ViX-Ray — Fine-tuned Medical Vision-Language Models
Fine-tuned weights for Vietnamese chest X-ray report generation across 3 clinical tasks and 6 model architectures.
Best overall performance: Qwen2-VL-7B across all 3 tasks.
Tasks
| # | Task | Description |
|---|---|---|
| 1 | finding |
Generate radiology findings from a chest X-ray image |
| 2 | impression |
Generate the clinical impression (final diagnosis) from a chest X-ray image |
| 3 | multi |
Multi-turn dialogue — findings → impression via conversation history |
Models
| Key | Base model | Size |
|---|---|---|
Intern |
InternVL2.5-1B | 1B |
Vintern |
Vintern-1B-v3.5 | 1B |
Qwen2B |
Qwen2-VL-2B-Instruct | 2B |
Qwen7B |
Qwen2-VL-7B-Instruct ⭐ | 7B |
MiniCPM |
MiniCPM-V-2_6 | 8B |
LaVy |
LaVy-Instruct | 7B |
Quick Start
1. Install
pip install huggingface_hub transformers torch torchvision pillow
For Qwen models, also install:
pip install qwen-vl-utils
For Intern / Vintern models, also install:
pip install decord
For MiniCPM, pin versions:
pip install Pillow==10.1.0 torch==2.1.2 torchvision==0.16.2 transformers==4.40.0 sentencepiece==0.1.99 decord
2. Download a model zip
# task : finding | impression | multi
# model : Intern | Vintern | Qwen2B | Qwen7B | MiniCPM | LaVy
huggingface-cli download presencesw/ViX-Ray <task>/<Model>.zip \
--repo-type model --local-dir ./
Example — download the best model for finding:
huggingface-cli download presencesw/ViX-Ray finding/Qwen7B.zip \
--repo-type model --local-dir ./
Download all models at once:
huggingface-cli download presencesw/ViX-Ray \
--repo-type model --local-dir ./vix_ray_models
3. Unzip
unzip <task>/<Model>.zip -d ./models/<task>/
# result: ./models/<task>/<Model>/
Or in Python:
import zipfile
with zipfile.ZipFile("<task>/<Model>.zip") as zf:
zf.extractall("./models/<task>/")
4. Load & infer
Set model_path = "./models/<task>/<Model>" then use the snippet for your model family.

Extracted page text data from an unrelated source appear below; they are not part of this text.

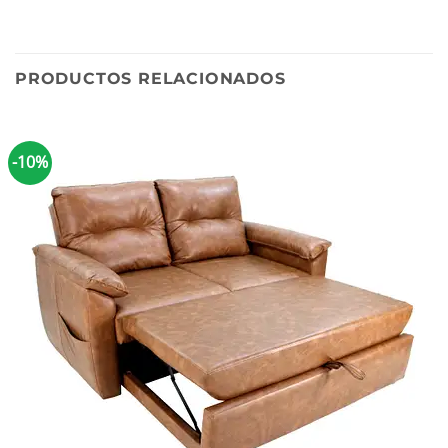
PRODUCTOS RELACIONADOS
-10%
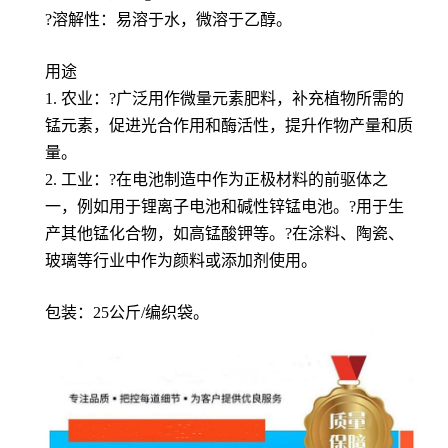
?溶解性：易溶于水，微溶于乙醇。
用途
1. 农业：?广泛用作微量元素肥料，补充植物所需的
锰元素，促进光合作用和酶活性，提升作物产量和质
量。
2. 工业：?在电池制造中作为正极材料的前驱体之
一，例如用于锂离子电池和碱性锌锰电池。?用于生
产其他锰化合物，如高锰酸钾等。?在涂料、陶瓷、
玻璃等行业中作为颜料或添加剂使用。
包装：25公斤/编织袋。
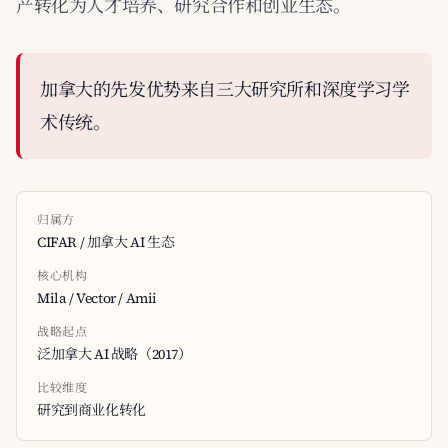
产转化为人才培养、研究合作和创业生态。
加拿大的先发优势来自三大研究所和深度学习学
术传统。
归属方
CIFAR / 加拿大 AI 生态
核心机构
Mila / Vector / Amii
战略起点
泛加拿大 AI 战略（2017）
比较维度
研究到商业化转化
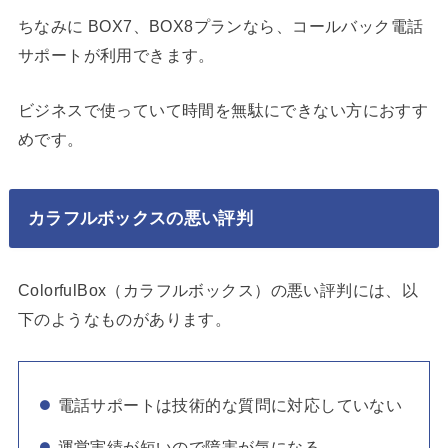
ちなみに BOX7、BOX8プランなら、コールバック電話
サポートが利用できます。
ビジネスで使っていて時間を無駄にできない方におすす
めです。
カラフルボックスの悪い評判
ColorfulBox（カラフルボックス）の悪い評判には、以
下のようなものがあります。
電話サポートは技術的な質問に対応していない
運営実績が短いので障害が気になる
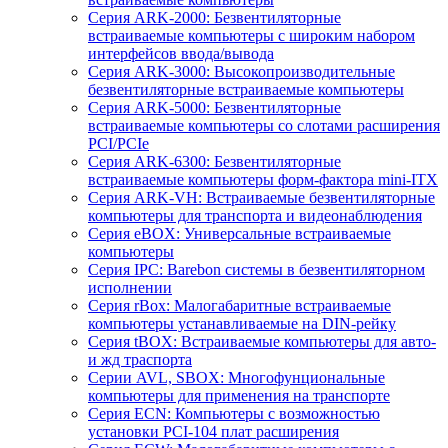
Серия ARK-2000: Безвентиляторные
встраиваемые компьютеры с широким набором
интерфейсов ввода/вывода
Серия ARK-3000: Высокопроизводительные
безвентиляторные встраиваемые компьютеры
Серия ARK-5000: Безвентиляторные
встраиваемые компьютеры со слотами расширения
PCI/PCIe
Серия ARK-6300: Безвентиляторные
встраиваемые компьютеры форм-фактора mini-ITX
Серия ARK-VH: Встраиваемые безвентиляторные
компьютеры для транспорта и видеонаблюдения
Серия eBOX: Универсальные встраиваемые
компьютеры
Серия IPC: Barebon системы в безвентиляторном
исполнении
Серия rBox: Малогабаритные встраиваемые
компьютеры устанавливаемые на DIN-рейку
Серия tBOX: Встраиваемые компьютеры для авто-
и жд траспорта
Серии AVL, SBOX: Многофунциональные
компьютеры для применения на транспорте
Серия ECN: Компьютеры с возможностью
установки PCI-104 плат расширения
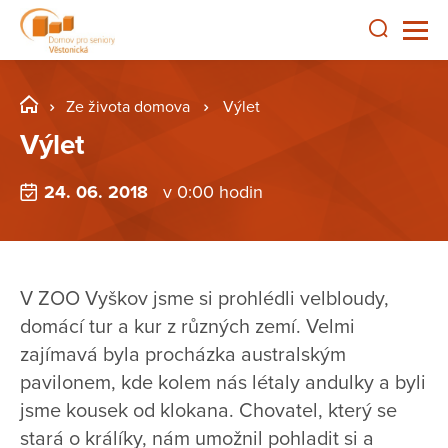
Ze života domova
Výlet
Výlet
24. 06. 2018
v 0:00 hodin
V ZOO Vyškov jsme si prohlédli velbloudy,
domácí tur a kur z různých zemí. Velmi
zajímavá byla procházka australským
pavilonem, kde kolem nás létaly andulky a byli
jsme kousek od klokana. Chovatel, který se
stará o králíky, nám umožnil pohladit si a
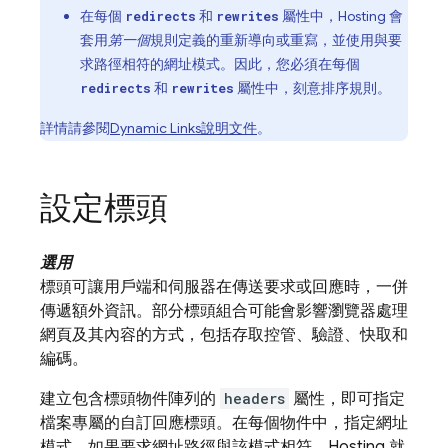
在每個
和
屬性中，
Hosting
會
redirects
rewrites
套用
第一個
規則定義的重新導向或重寫，並使用與要
求路徑相符的網址模式。因此，您必須在每個
和
屬性中，刻意排序規則。
redirects
rewrites
詳情請參閱
Dynamic Links
說明文件
。
設定標頭
選用
標頭可讓用戶端和伺服器在傳送要求或回應時，一併
傳遞額外資訊。部分標頭組合可能會影響瀏覽器處理
網頁及其內容的方式，包括存取控管、驗證、快取和
編碼。
建立包含標頭物件陣列的
headers
屬性，即可指定
檔案專屬的自訂回應標頭。在每個物件中，指定網址
模式。如果要求網址路徑與該模式相符，
Hosting
就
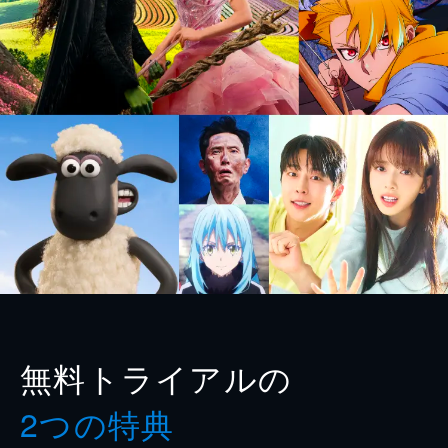
無料トライアルの
2つの特典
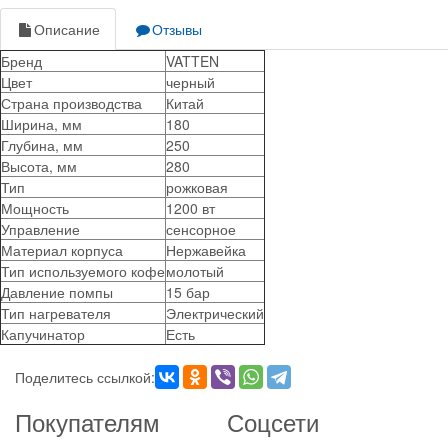
Описание
Отзывы
Бренд
VATTEN
Цвет
черный
Страна производства
Китай
Ширина, мм
180
Глубина, мм
250
Высота, мм
280
Тип
рожковая
Мощность
1200 вт
Управление
сенсорное
Материал корпуса
Нержавейка
Тип используемого кофе
молотый
Давление помпы
15 бар
Тип нагревателя
Электрический
Капучинатор
Есть
Поделитесь ссылкой:
Покупателям
Соцсети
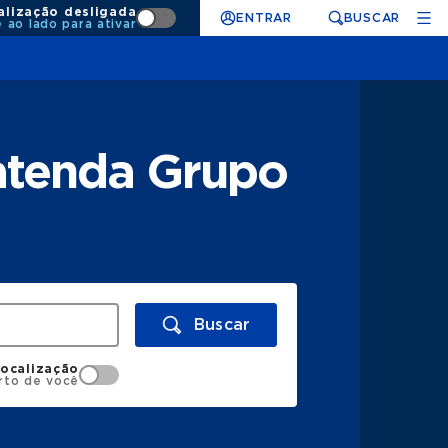
alização desligada
ENTRAR
BUSCAR
e ao lado para ativar
 atenda Grupo
Buscar
localização
rto de você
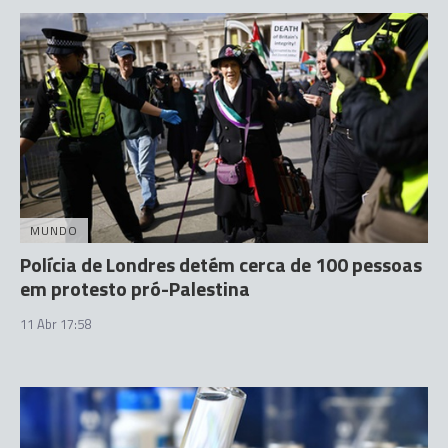
MUNDO
Polícia de Londres detém cerca de 100 pessoas
em protesto pró-Palestina
11 Abr 17:58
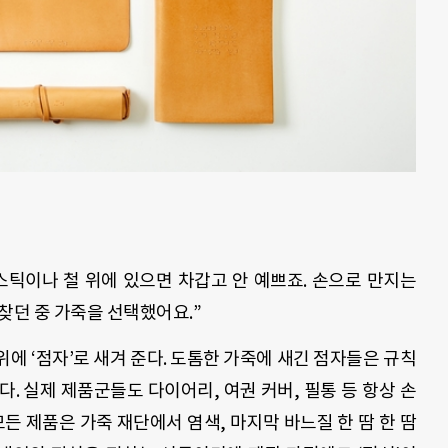
스틱이나 철 위에 있으면 차갑고 안 예쁘죠. 손으로 만지는
찾던 중 가죽을 선택했어요.”
에 ‘점자’로 새겨 준다. 도톰한 가죽에 새긴 점자들은 규칙
. 실제 제품군들도 다이어리, 여권 커버, 필통 등 항상 손
모든 제품은 가죽 재단에서 염색, 마지막 바느질 한 땀 한 땀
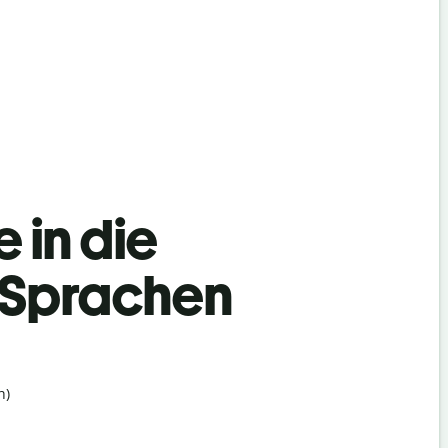
 in die
h Sprachen
h)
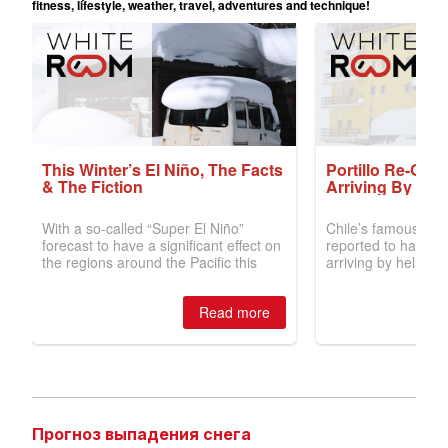
Прогноз выпадения снега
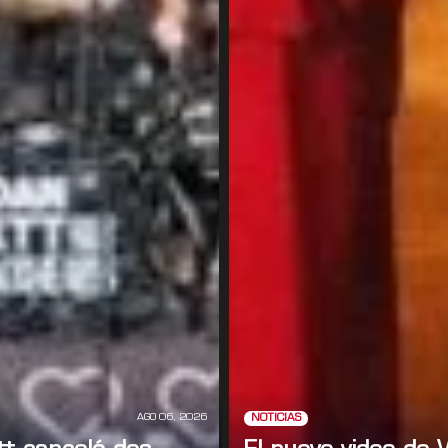
AGO 06, 2026
NOTICIAS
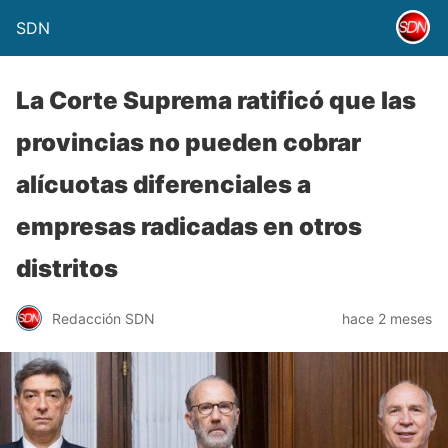
SDN
La Corte Suprema ratificó que las
provincias no pueden cobrar
alícuotas diferenciales a
empresas radicadas en otros
distritos
Redacción SDN
hace 2 meses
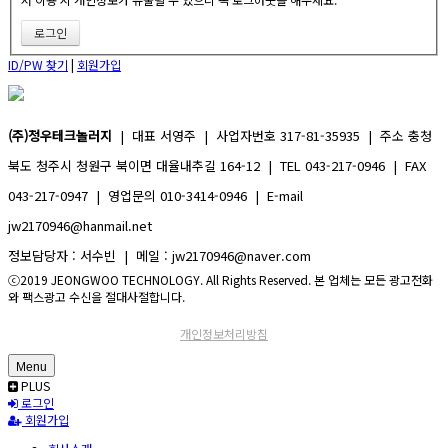
ID/PW 찾기
|
회원가입
(주)정우테크놀러지
| 대표 서영주 | 사업자번호 317-81-35935 | 주소 충청
북도 청주시 청원구 북이면 대율내추길 164-12 | TEL 043-217-0946 | FAX
043-217-0947 | 영업문의 010-3414-0946 | E-mail
jw2170946@hanmail.net
정보담당자 : 서수빈 | 메일 : jw2170946@naver.com
ⓒ2019 JEONGWOO TECHNOLOGY. All Rights Reserved. 본 업체는 모든 광고전화
와 팩스광고 수신을 절대사절합니다.
개인정보처리방침
Menu
PLUS
로그인
회원가입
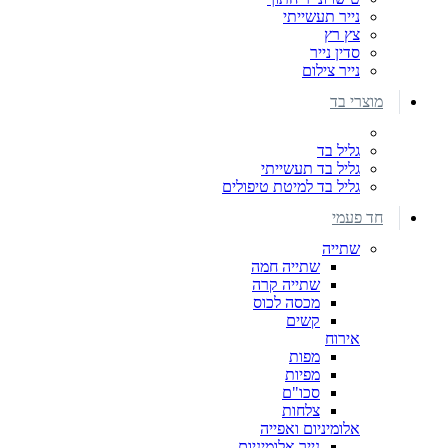
נייר תעשייתי
צץ רץ
סדין נייר
נייר צילום
מוצרי בד
גליל בד
גליל בד תעשייתי
גליל בד למיטת טיפולים
חד פעמי
שתייה
שתייה חמה
שתייה קרה
מכסה לכוס
קשים
אירוח
מפות
מפיות
סכו"ם
צלחות
אלומיניום ואפייה
נייר אלומיניום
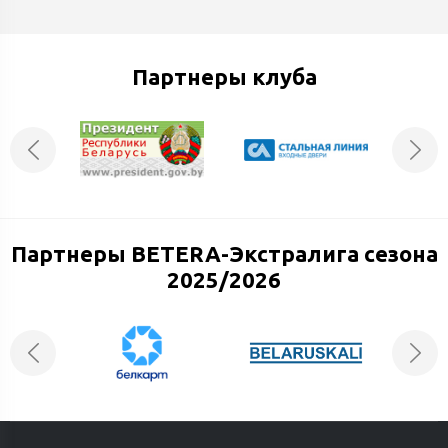
Партнеры клуба
Партнеры BETERA-Экстралига сезона
2025/2026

Qwen2-VL (Qwen2B / Qwen7B)
from transformers import Qwen2VLForConditionalGeneration, AutoProcessor
from qwen_vl_utils import process_vision_info
import torch
model_path = "./models/<task>/<Model>"
model = Qwen2VLForConditionalGeneration.from_pretrained(
model_path, torch_dtype="auto", device_map="auto"
)
processor = AutoProcessor.from_pretrained(model_path)
messages = [
{
"role": "user",
"content": [
{"type": "image", "image": "your_image.jpg"},
{"type": "text", "text": "Mô tả hình ảnh X-quang ngực này."},
],
}
]
text = processor.apply_chat_template(messages, tokenize=False, add_generation_prompt=True)
image_inputs, video_inputs = process_vision_info(messages)
inputs = processor(text=[text], images=image_inputs, videos=video_inputs,
padding=True, return_tensors="pt").to("cuda")
generated_ids = model.generate(**inputs, max_new_tokens=512)
generated_ids_trimmed = [o[len(i):] for i, o in zip(inputs.input_ids, generated_ids)]
print(processor.batch_decode(generated_ids_trimmed, skip_special_tokens=True)[0])
InternVL / Vintern (Intern / Vintern)
import torch
import torchvision.transforms as T
from PIL import Image
from torchvision.transforms.functional import InterpolationMode
from transformers import AutoModel, AutoTokenizer
model_path = "./models/<task>/<Model>"
model = AutoModel.from_pretrained(
model_path, torch_dtype=torch.bfloat16,
low_cpu_mem_usage=True, use_flash_attn=True, trust_remote_code=True
).eval().cuda()
tokenizer = AutoTokenizer.from_pretrained(model_path, trust_remote_code=True, use_fast=False)
MEAN, STD = (0.485, 0.456, 0.406), (0.229, 0.224, 0.225)
transform = T.Compose([
T.Lambda(lambda img: img.convert("RGB")),
T.Resize((448, 448), interpolation=InterpolationMode.BICUBIC),
T.ToTensor(),
T.Normalize(mean=MEAN, std=STD),
])
pixel_values = transform(Image.open("your_image.jpg")).unsqueeze(0).to(torch.bfloat16).cuda()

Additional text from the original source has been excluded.